As a leader, Donald Trump has failed in every respect. As a showman,
grifter, and conman he seems without equal. What he has understood
from the first is now so obvious that it’s incredible to consider
the failure of the GOP to see it: a fast moving object is nearly
impossible to control. He knew that daily scandals, outrageous
statements, sordid revelations, vile exposures, and blatant displays
of abhorrent traits of character would serve to create a chaotic
flood of information that would not harm him because it was a flood,
because it was constant, and because it was chaotic. As long as he
kept up the pace of daily outrages and improprieties, he knew that
he could exhaust those of his opponents who might otherwise take a
longer and more incisive look into what he was really doing behind
the screen of moral decay.
One wonders who among his sycophantic underlings to whom he has
given a modicum of power might do something to stop him at this
point. One wonders if they simply fail to see that, while he holds
the fate of this country in his hands, they are also of this
country, just like the rest of us. If there is going to be a last
man standing, do any of them actually think that last man will be
he? Puck said it best. He might have been referring to Donald
Trump’s cabinet when he made his comments to Oberon about the
foolishness of mortal beings.
The times, in the words of Jane Austen, feel “hopeless of remedy.”
If we are to survive Donald Trump’s wretched dominion over the
country, how will we ever create— from the rubble that remains— a
country that we can actually celebrate, a nation upon which we
citizens can look with pride? It seems an insurmountable task.
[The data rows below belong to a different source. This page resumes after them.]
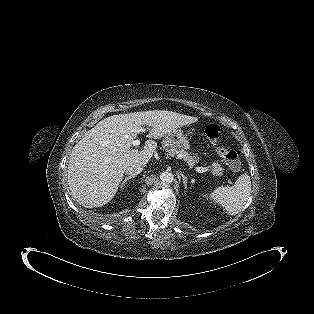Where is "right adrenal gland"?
I'll list each match as a JSON object with an SVG mask.
<instances>
[{"mask_svg": "<svg viewBox=\"0 0 314 314\" xmlns=\"http://www.w3.org/2000/svg\"><path fill=\"white\" fill-rule=\"evenodd\" d=\"M133 178H134L133 176L125 177V179L122 181V183L120 185V188L122 189L123 186H125L127 184V181L130 180V179H133Z\"/></svg>", "mask_w": 314, "mask_h": 314, "instance_id": "1", "label": "right adrenal gland"}]
</instances>
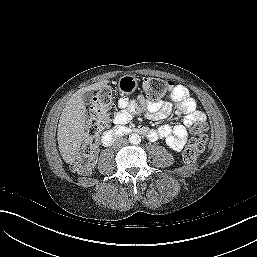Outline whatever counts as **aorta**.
I'll use <instances>...</instances> for the list:
<instances>
[{"instance_id": "obj_1", "label": "aorta", "mask_w": 257, "mask_h": 257, "mask_svg": "<svg viewBox=\"0 0 257 257\" xmlns=\"http://www.w3.org/2000/svg\"><path fill=\"white\" fill-rule=\"evenodd\" d=\"M129 142L133 145H138L141 142V137L139 134H130L129 135Z\"/></svg>"}]
</instances>
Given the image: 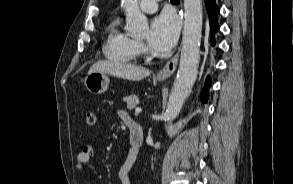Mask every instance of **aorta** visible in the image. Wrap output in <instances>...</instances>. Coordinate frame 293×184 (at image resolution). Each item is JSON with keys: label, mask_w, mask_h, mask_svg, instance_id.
Here are the masks:
<instances>
[{"label": "aorta", "mask_w": 293, "mask_h": 184, "mask_svg": "<svg viewBox=\"0 0 293 184\" xmlns=\"http://www.w3.org/2000/svg\"><path fill=\"white\" fill-rule=\"evenodd\" d=\"M126 12L128 32L133 36L144 35L148 20L138 7V0H121ZM185 20L182 49L177 77L169 96L165 121H173L180 113L196 81L200 60L202 32V0H184Z\"/></svg>", "instance_id": "1"}]
</instances>
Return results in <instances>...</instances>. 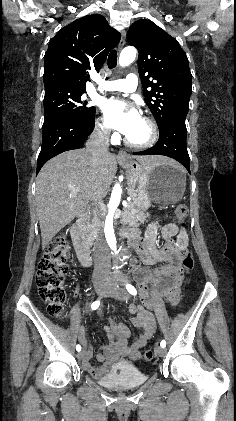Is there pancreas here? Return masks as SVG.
I'll use <instances>...</instances> for the list:
<instances>
[{"mask_svg":"<svg viewBox=\"0 0 236 421\" xmlns=\"http://www.w3.org/2000/svg\"><path fill=\"white\" fill-rule=\"evenodd\" d=\"M95 211H90L86 225H83L85 229V233L88 239H93L94 235H96V227L97 217H94ZM147 217H149V213H140L138 208L134 206L131 200H128V206H124L123 213L121 217V225H128V227H139L141 223H145Z\"/></svg>","mask_w":236,"mask_h":421,"instance_id":"cf45deb5","label":"pancreas"}]
</instances>
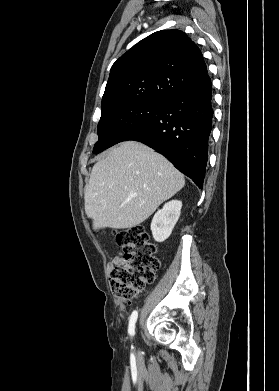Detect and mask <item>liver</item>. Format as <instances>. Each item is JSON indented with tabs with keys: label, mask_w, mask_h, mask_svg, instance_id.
Returning a JSON list of instances; mask_svg holds the SVG:
<instances>
[{
	"label": "liver",
	"mask_w": 279,
	"mask_h": 391,
	"mask_svg": "<svg viewBox=\"0 0 279 391\" xmlns=\"http://www.w3.org/2000/svg\"><path fill=\"white\" fill-rule=\"evenodd\" d=\"M184 185V176L164 156L142 143L122 142L93 166L85 212L94 230L132 228Z\"/></svg>",
	"instance_id": "obj_1"
}]
</instances>
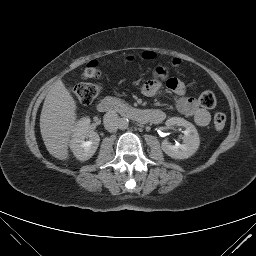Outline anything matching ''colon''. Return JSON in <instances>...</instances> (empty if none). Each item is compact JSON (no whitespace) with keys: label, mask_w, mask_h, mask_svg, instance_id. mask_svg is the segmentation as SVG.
Masks as SVG:
<instances>
[{"label":"colon","mask_w":256,"mask_h":256,"mask_svg":"<svg viewBox=\"0 0 256 256\" xmlns=\"http://www.w3.org/2000/svg\"><path fill=\"white\" fill-rule=\"evenodd\" d=\"M144 59L154 58V54L147 52L143 55ZM132 58H129L131 60ZM174 65H178L179 61L174 60ZM101 75L97 61H90L86 64L81 73L83 80L98 79ZM101 88L99 85L90 82H80L73 86L72 92L76 98L84 105L92 103L100 94ZM200 105L206 109H211L216 106V96L211 91H204L201 93L198 99ZM214 126L217 130H222L226 125V116L222 112H218L214 115Z\"/></svg>","instance_id":"5ec220e1"}]
</instances>
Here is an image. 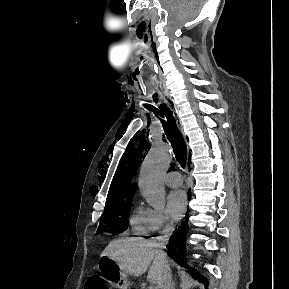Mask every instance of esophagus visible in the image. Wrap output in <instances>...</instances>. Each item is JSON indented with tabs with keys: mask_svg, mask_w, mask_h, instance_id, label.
Instances as JSON below:
<instances>
[{
	"mask_svg": "<svg viewBox=\"0 0 289 289\" xmlns=\"http://www.w3.org/2000/svg\"><path fill=\"white\" fill-rule=\"evenodd\" d=\"M171 110L173 111V115L174 117L177 119L178 118V110L173 102V100L171 102L168 103ZM180 128L182 129V124L180 123Z\"/></svg>",
	"mask_w": 289,
	"mask_h": 289,
	"instance_id": "1",
	"label": "esophagus"
}]
</instances>
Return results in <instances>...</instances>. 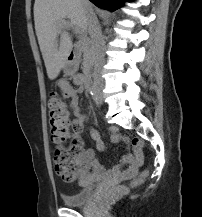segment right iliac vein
Returning <instances> with one entry per match:
<instances>
[{
  "label": "right iliac vein",
  "instance_id": "right-iliac-vein-1",
  "mask_svg": "<svg viewBox=\"0 0 202 217\" xmlns=\"http://www.w3.org/2000/svg\"><path fill=\"white\" fill-rule=\"evenodd\" d=\"M97 99L100 100V101H102L101 95H97Z\"/></svg>",
  "mask_w": 202,
  "mask_h": 217
}]
</instances>
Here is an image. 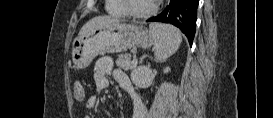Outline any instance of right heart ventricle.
<instances>
[{"instance_id": "e07e8e85", "label": "right heart ventricle", "mask_w": 273, "mask_h": 118, "mask_svg": "<svg viewBox=\"0 0 273 118\" xmlns=\"http://www.w3.org/2000/svg\"><path fill=\"white\" fill-rule=\"evenodd\" d=\"M106 11L112 15H126L123 0H107Z\"/></svg>"}]
</instances>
The
country’s founders comprised an exceptional group of individuals
with extraordinary talents, dedicated to the creation of a nation of
citizens who could do what at the time seemed impossible: actually
govern themselves through a system designed in such a way that no
single person would ever independently hold the reins of power. But
we seem to have no such exceptional group now. Individually, they
are probably out there: in universities, occupying positions in
think tanks, serving obscurely in state offices, writing treatises
against fascism, against oligarchical power, against kleptocracy.
But they do not at the moment represent a combined force and, as
such, they have no leader to speak for them and, through them, for
us.
So here we are, fellow Americans: exhausted, dispirited, trying to
hope but finding it more difficult every day to do so. And yet
we—not Donald Trump nor a single one of his worthless minions—are
the captains of our souls. We feel powerless because we have been
made to feel powerless by three branches of the United States
government the majority of whose members have actually caved in to
one of the foulest and most pitiful creatures ever to walk the
planet. He is an orange-faced buffoon whose dearest wishes—whose
only wishes—are to enrich himself and to be remembered as a great
leader. He’s managing the first quite nicely, and he feels no
compunction as he openly and corruptly does it. However, he has no
control of the second. He wants to be deemed the equal of Abraham
Lincoln, of Thomas Jefferson, of James Madison, of Franklin Delano
Roosevelt. But within this misshapen orange-faced ghoul there is not
a sliver of greatness, not even a fingernail clipping’s worth of the
kind of stature possessed by those individuals to whom monuments are
built. He knows this, so he must build them himself: from his
laughably vulgar ballroom to his utterly absurd Arc de Trump. He has
mistaken power for substance, irrational ravings for a philosophy of
governing, name-calling for political debate, lunacy for workable
ideas. The world knows this, the world sees this, and so do we.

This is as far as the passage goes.